PROBLEM STATEMENT:
When a line below contains the string "ventilátory", show that line.

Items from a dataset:
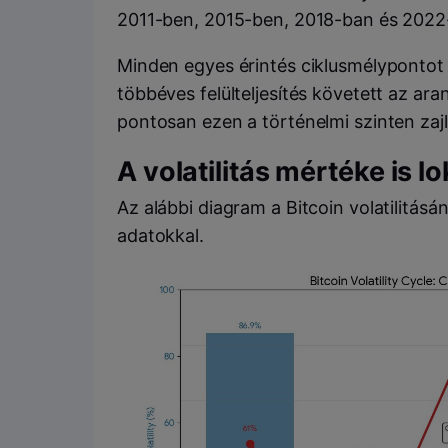
2011-ben, 2015-ben, 2018-ban és 2022
Minden egyes érintés ciklusmélypontot j
többéves felülteljesítés követett az a
pontosan ezen a történelmi szinten zajl
A volatilitás mértéke is l
Az alábbi diagram a Bitcoin volatilitásá
adatokkal.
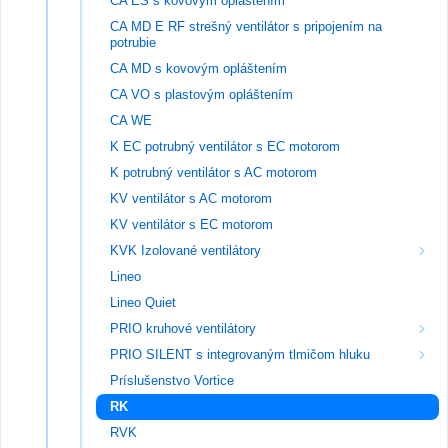
CA ES s kovovým opláštením
CA MD E RF strešný ventilátor s pripojením na
potrubie
CA MD s kovovým opláštením
CA VO s plastovým opláštením
CA WE
K EC potrubný ventilátor s EC motorom
K potrubný ventilátor s AC motorom
KV ventilátor s AC motorom
KV ventilátor s EC motorom
KVK Izolované ventilátory
Lineo
Lineo Quiet
PRIO kruhové ventilátory
PRIO SILENT s integrovaným tlmičom hluku
Príslušenstvo Vortice
RK
RVK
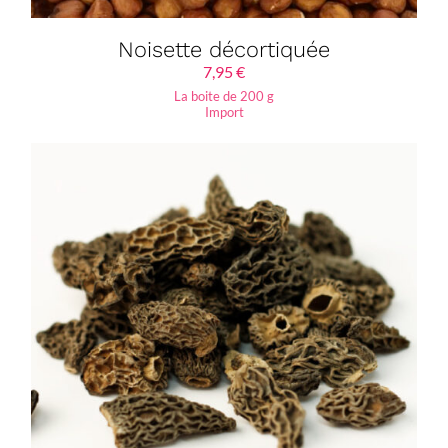
Noisette décortiquée
7,95
€
La boite de 200 g
Import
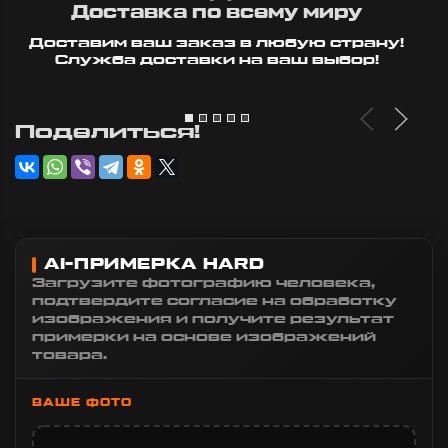
Доставка по всему миру
Доставим ваш заказ в любую страну!
Служба доставки на ваш выбор!
Поделиться!
AI-ПРИМЕРКА HARD
Загрузите фотографию человека,
подтвердите согласие на обработку
изображения и получите результат
примерки на основе изображений
товара.
ВАШЕ ФОТО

ANSWER SPACE:
KVK Izolované ventilátory
PRIO kruhové ventilátory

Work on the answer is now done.